Actress Lauren London served as guest host on Wednesday's episode of Red Table Talk, filling in for Willow Smith, who is in the midst of her "Life" music tour. This marked London's second appearance on the show, the first time being when she talked about the grieving process following the shooting death of her partner, rapper Nipsey Hussle.
During this episode, London, Jada Pinkett Smith and Adrienne "Gammy" Banfield-Norris sat down with licensed therapist and New York Times bestselling author Nedra Glover Tawwab about the importance of setting boundaries, a topic that has become highlighted in recent years and one that Pinkett Smith admits she struggles with.
"I really get angry when I'm forced to set a boundary," she said. "I realized that the other day with a friend of mine. I really have to talk to this person about an issue I'm having, then I got mad at that person for making me have to advocate for myself."
Pinkett Smith added that she sometimes feels like the boundaries she is asking for are "petty," and London could relate, as she described a recent phone call with a friend in which the conversation became "toxic."
"I didn't want to indulge in it. I stopped it mid-sentence, was like, 'You know, I'm really not in this space. I wish you peace and love.' They got off the phone and then a week later I hear they're talking so bad about me. So there I am creating a healthy boundary and it felt like it went to slap me in my face," London recalled.
Tawwab explained that London was setting a boundary with that person who challenged her behavior, resulting in the negative response.
"People don't like a challenge because what you said was 'whoa this conversation was unhealthy for me to hear' and that person probably thought, 'Are you saying that I'm unhealthy?' 'No, no, no, I didn't say you were unhealthy, I said this is not a conversation I'm willing to be a part of,'" Tawwab advised.
Pinkett Smith felt that setting boundaries also challenged the person setting them, which could explain why she finds herself getting angry when she has to take that step with someone.
"I realized that the process of setting boundaries is also setting boundaries on myself. And I realize that’s why I probably get upset when I have to set boundaries because now I’m being challenged. I’m being checked, I gotta grow," she said.

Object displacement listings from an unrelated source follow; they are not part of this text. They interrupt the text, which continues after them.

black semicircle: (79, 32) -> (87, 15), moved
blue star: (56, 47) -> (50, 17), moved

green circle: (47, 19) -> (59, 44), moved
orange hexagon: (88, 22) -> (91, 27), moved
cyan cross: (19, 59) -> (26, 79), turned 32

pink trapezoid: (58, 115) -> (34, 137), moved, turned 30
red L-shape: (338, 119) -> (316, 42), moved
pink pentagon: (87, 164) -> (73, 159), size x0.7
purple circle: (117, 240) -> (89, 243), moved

During the segment, the women watched several videos in which different scenarios played out that showed a need for certain boundaries and how to address them. After one of the videos about physical boundaries, London opened up about times when fans have gotten too close for comfort.

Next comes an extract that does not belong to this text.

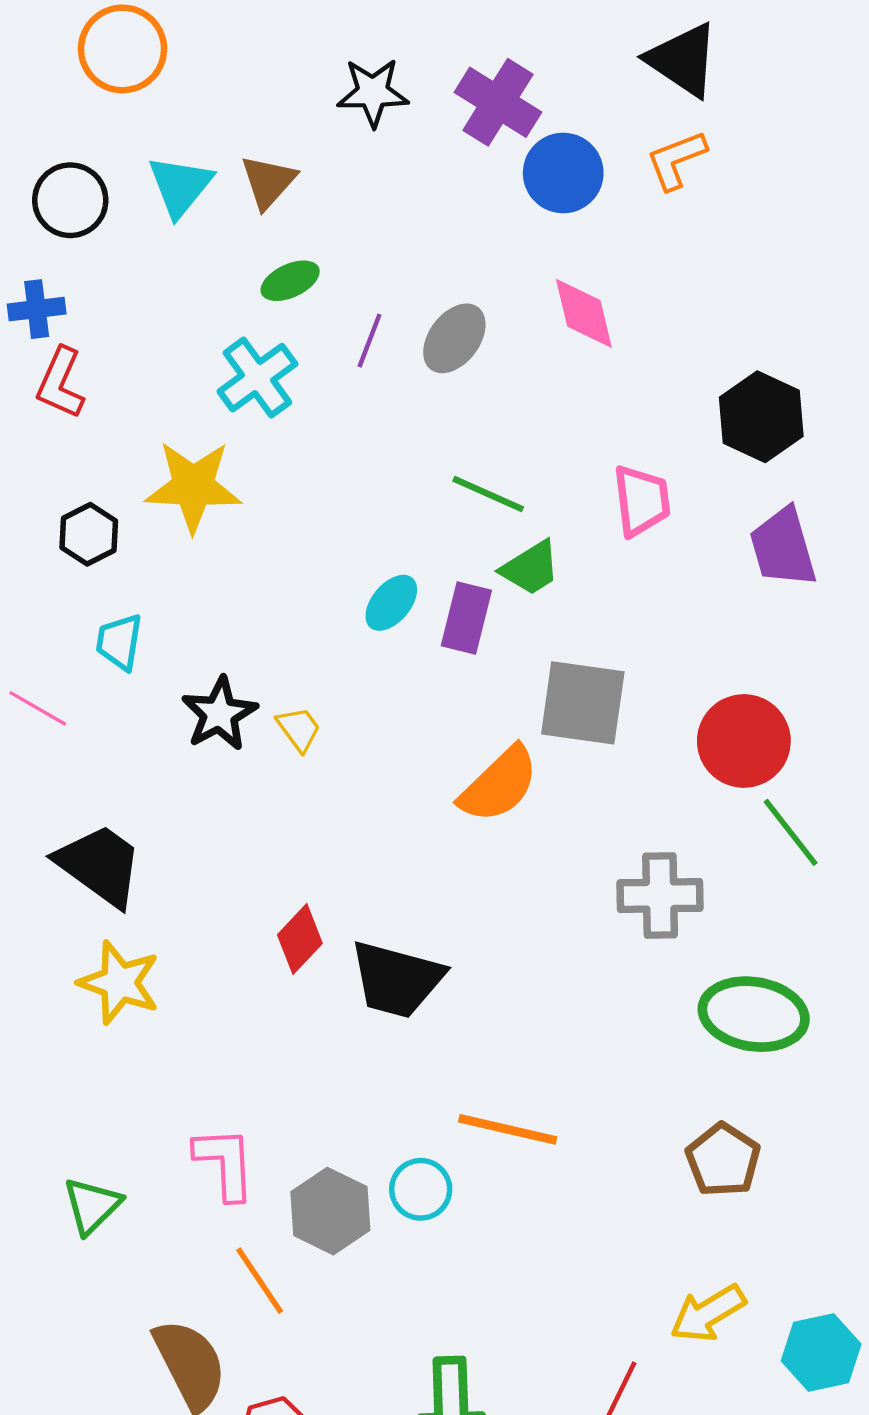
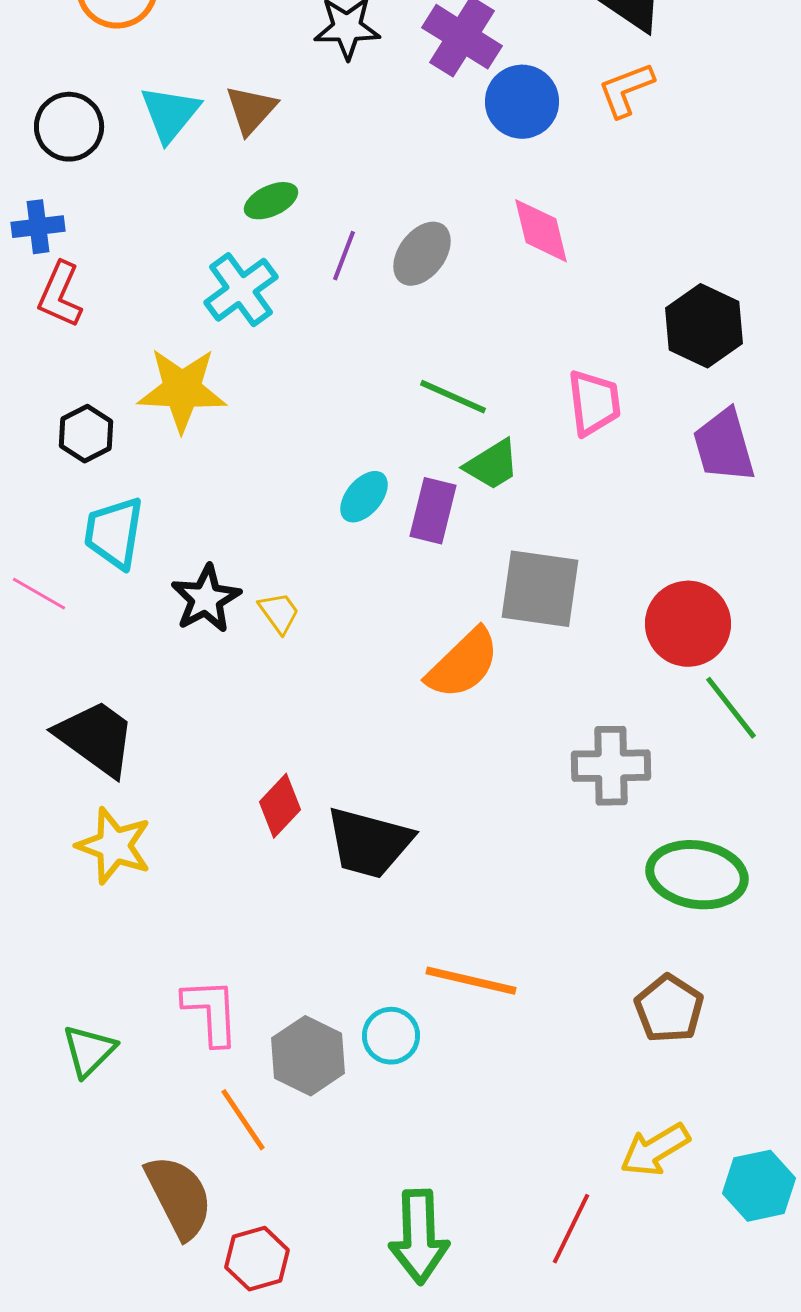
cyan trapezoid: (119, 642) -> (114, 533), size x1.4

"I have been in positions like that before, with just, people coming to put their arm around you, or taking pictures with you and having their arm around your waist, and just stuff like that. I've always been like" — she motioned how she would gently remove someone's hand — "this is my body, I don't like being touched by strangers or people I work with."
Pinkett Smith explained, "I think that it's so important that we respect where people are sitting and unfortunately, the more you let boundaries go and don't communicate it, now you have to unravel a habitual lack of boundaries, which a lot of us tend to have to do, especially in important relationships, because we let it go for so long. People are so used to operating in a certain way."
Tawwab noted that boundaries are never set in stone and can be created or changed at any time because everyone is entitled to evolve.